-------- Extracted entries

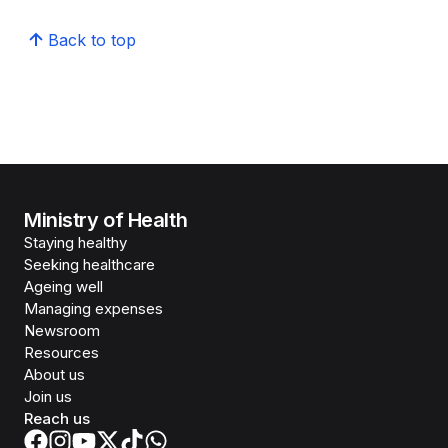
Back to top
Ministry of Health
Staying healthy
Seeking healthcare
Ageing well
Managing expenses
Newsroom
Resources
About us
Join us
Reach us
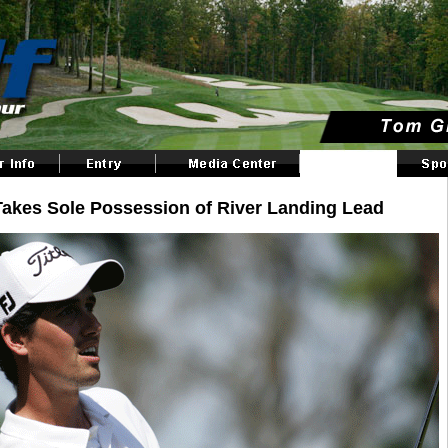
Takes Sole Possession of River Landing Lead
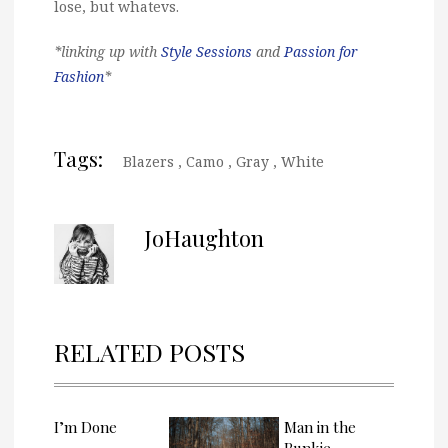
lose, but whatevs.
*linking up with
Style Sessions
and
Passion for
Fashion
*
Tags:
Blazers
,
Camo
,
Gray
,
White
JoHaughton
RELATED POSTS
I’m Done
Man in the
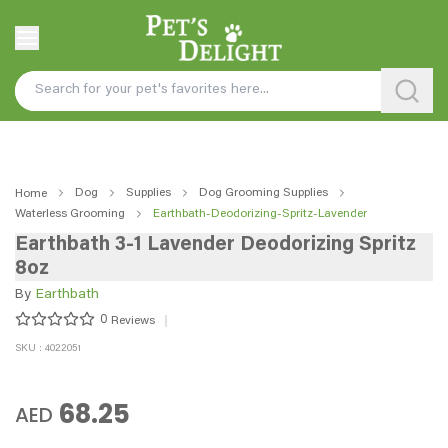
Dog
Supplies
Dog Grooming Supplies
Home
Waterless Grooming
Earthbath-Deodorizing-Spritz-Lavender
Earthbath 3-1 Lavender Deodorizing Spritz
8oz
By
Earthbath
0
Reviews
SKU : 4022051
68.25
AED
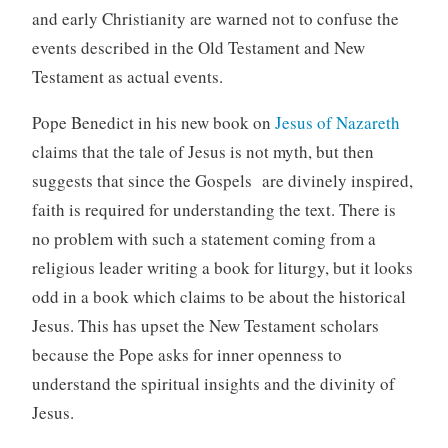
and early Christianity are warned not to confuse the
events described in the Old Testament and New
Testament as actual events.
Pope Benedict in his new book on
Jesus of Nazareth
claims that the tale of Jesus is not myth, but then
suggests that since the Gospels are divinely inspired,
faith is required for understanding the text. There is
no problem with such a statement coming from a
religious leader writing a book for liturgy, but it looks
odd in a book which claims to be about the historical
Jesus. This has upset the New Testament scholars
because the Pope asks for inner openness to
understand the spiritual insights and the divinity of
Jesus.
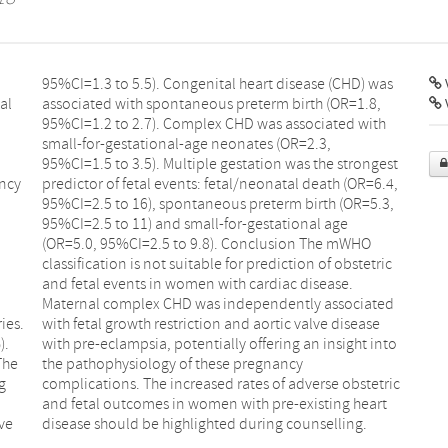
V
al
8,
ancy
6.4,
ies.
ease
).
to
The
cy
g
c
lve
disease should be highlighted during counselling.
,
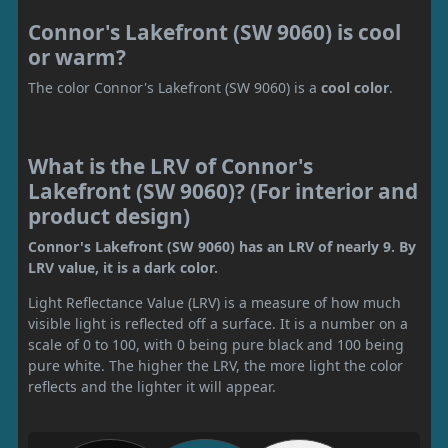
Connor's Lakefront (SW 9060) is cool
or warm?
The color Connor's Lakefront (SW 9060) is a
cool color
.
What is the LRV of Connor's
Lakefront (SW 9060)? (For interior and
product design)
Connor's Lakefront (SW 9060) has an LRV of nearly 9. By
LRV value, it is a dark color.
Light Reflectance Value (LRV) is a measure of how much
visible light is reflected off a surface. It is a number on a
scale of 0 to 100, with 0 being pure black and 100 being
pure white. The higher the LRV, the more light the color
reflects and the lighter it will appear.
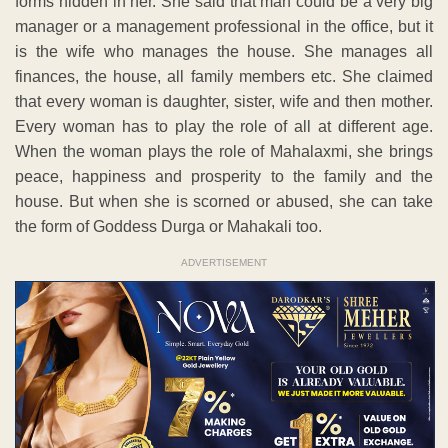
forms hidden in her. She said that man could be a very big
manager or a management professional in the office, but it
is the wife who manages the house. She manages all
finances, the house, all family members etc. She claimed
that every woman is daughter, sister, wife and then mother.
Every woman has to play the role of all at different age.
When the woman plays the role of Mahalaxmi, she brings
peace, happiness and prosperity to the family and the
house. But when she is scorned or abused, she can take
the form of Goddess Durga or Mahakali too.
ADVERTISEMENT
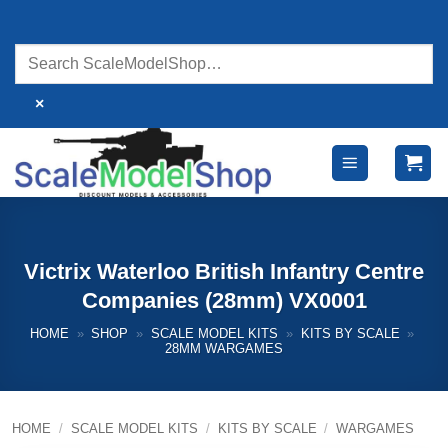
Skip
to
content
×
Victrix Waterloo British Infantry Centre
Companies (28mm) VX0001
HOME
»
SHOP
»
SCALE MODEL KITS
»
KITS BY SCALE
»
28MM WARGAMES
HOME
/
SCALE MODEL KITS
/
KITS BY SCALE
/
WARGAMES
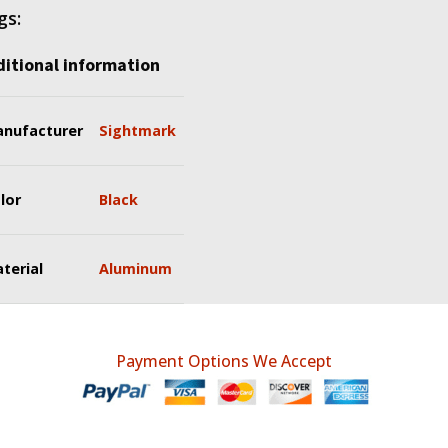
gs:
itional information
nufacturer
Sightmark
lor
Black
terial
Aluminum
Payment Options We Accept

----------------
-------- Extracted entries

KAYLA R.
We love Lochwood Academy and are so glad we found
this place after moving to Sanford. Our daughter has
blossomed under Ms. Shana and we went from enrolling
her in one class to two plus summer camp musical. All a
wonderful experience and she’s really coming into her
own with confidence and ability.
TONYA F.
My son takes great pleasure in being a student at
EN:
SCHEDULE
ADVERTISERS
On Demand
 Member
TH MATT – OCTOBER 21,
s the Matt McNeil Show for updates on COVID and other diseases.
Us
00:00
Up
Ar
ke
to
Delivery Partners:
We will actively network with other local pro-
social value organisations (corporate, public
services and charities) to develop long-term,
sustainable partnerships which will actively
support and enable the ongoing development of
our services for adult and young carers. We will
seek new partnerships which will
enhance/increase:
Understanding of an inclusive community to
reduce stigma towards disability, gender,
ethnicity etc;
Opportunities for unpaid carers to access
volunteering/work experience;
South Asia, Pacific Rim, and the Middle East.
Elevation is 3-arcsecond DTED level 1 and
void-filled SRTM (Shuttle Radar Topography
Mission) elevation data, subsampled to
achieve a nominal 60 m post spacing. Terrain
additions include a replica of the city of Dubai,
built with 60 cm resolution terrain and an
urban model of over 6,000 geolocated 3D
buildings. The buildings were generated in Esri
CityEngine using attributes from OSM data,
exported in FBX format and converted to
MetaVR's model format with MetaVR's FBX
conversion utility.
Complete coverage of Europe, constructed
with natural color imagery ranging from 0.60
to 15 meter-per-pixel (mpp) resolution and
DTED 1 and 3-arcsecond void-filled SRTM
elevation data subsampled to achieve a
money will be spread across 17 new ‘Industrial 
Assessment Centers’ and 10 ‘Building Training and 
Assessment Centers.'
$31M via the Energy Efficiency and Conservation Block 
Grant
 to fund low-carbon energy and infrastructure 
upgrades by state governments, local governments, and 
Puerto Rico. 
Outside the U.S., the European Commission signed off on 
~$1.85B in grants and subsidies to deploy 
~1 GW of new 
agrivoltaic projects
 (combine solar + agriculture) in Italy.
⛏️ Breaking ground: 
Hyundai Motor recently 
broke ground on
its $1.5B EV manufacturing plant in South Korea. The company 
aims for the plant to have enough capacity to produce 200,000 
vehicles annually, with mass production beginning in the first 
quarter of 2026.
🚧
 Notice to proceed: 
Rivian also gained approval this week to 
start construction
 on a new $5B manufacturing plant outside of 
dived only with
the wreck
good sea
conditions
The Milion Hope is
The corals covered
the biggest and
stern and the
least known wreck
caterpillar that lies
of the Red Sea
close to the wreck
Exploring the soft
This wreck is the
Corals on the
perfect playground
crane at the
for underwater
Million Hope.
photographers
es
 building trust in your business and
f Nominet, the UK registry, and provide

----------------
-------- Extracted entries

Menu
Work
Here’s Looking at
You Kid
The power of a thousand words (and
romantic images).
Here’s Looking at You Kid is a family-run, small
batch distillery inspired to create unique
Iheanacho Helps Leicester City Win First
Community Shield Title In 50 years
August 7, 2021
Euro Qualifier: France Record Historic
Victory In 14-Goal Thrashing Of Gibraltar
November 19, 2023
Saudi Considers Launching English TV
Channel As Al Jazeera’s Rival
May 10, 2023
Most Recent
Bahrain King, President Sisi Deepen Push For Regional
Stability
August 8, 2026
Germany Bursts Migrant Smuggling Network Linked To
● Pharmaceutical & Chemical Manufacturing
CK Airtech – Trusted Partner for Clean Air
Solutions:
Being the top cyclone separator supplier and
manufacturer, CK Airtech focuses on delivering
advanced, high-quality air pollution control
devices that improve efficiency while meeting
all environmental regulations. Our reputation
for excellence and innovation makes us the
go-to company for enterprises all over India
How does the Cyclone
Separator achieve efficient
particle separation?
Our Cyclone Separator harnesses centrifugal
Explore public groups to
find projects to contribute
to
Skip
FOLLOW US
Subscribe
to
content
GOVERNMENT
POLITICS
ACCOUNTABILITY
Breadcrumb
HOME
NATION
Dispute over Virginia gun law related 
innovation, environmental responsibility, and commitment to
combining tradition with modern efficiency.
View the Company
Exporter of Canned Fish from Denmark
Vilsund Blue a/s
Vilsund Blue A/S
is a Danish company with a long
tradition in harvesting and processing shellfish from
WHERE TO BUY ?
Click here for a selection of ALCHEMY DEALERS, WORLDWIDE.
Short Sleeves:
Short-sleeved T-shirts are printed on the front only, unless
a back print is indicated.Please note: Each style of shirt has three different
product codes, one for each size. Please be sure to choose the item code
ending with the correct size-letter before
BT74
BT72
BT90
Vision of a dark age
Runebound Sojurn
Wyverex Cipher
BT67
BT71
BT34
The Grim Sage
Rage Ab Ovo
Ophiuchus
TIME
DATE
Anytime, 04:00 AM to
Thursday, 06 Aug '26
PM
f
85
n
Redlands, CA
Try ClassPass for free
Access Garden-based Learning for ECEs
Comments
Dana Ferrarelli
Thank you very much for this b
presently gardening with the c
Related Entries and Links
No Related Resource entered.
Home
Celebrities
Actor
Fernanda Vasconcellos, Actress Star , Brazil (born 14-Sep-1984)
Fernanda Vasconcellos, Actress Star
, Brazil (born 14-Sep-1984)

----------------

Above are the entries; copy out every line among them that contains the word "experience".

wonderful experience and she’s really coming into her
volunteering/work experience;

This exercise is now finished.